Las producía en el taller de armas del frente 27, en medio de las selvas del parque nacional de La Macarena, una rústica pero eficiente empresa artesanal donde se fabricaban en serie morteros de sesenta y ochenta milímetros y granadas para los mismos. Efrén dirigió la construcción de la vía que unió los municipios de Vistahermosa y Uribe, partiendo en dos la serranía, una sorprendente carretera con puentes de concreto y completamente cubierta de gravilla.
Por ella subimos en camionetas y camiones con la guardia del Mono Jojoy en pleno Plan Patriota, haciendo el cruce del frente séptimo al cuarenta. Años después, en marcha con botas y equipo a la espalda, volvimos a cruzarla cuando no quedaba de ella sino una ligera línea cubierta completamente de maleza y selva. La guerra se había encargado de hacerla desaparecer. La aviación había volado todos los puentes. Nada de eso amilanaba a Efrén.

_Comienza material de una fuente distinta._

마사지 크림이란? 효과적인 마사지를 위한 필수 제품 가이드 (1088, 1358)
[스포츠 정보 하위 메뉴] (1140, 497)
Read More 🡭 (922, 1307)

Bajo su conducción marchamos durante meses de la serranía de La Macarena hasta Arauca, tiempo durante el cual pude conocerlo mejor. Sin vicio alguno, jamás se interesaba por el cigarrillo o el alcohol, y no gustaba de fiestas. En su parecer, el guerrillero debía ser un hombre frugal, sencillo, sin ninguna inclinación por las comodidades. Pasamos la Navidad y el Año Nuevo sin la menor celebración, ni siquiera el saludo de medianoche en aquel oscuro rincón de la Amazonía.
Reservaba un profundo respeto por las figuras históricas de Manuel Marulanda y Jacobo Arenas, así como por lo que representaba el Mono Jojoy. Estaba convencido de que las Farc habían derivado su fortaleza de las enseñanzas de los viejos. Entre ellas la lealtad a la organización, el respeto por sus decisiones, el espíritu de partido. Uno podía estar en desacuerdo con alguna orientación, pero eso no lo autorizaba para incumplirla, a alguna poderosa razón obedecía.
Por lo regular se terminaba por comprenderla después, cuando internamente se reprochaba por haber dudado. Por eso, pese a haber hecho parte de los duros entre los duros en la guerra, asumió sin la menor vacilación la firma del Acuerdo de Paz y el deber de su cumplimiento. Había sido el producto de un larguísimo esfuerzo de todos, del trabajo unificado de la dirección, rematado además por una Conferencia Nacional Guerrillera.
Quien no se había atrevido a hablar en contrario en los espacios democráticos, carecía del menor derecho a expresarse en contra después. Eso no era de farianos. Lo defendió hasta el fin. La guerra no tenía futuro porque causaba enorme sufrimiento a todos. La paz era lo mejor que podía ocurrirle a Colombia. La presencia de Efrén en las filas del partido deslegitimaba cualquier disidencia. Sus antiguas tropas lo admiraban, querían y seguían.
Y estoy seguro que lo seguirán siempre. Es que también por él, Efrén, nuestra única arma será la palabra.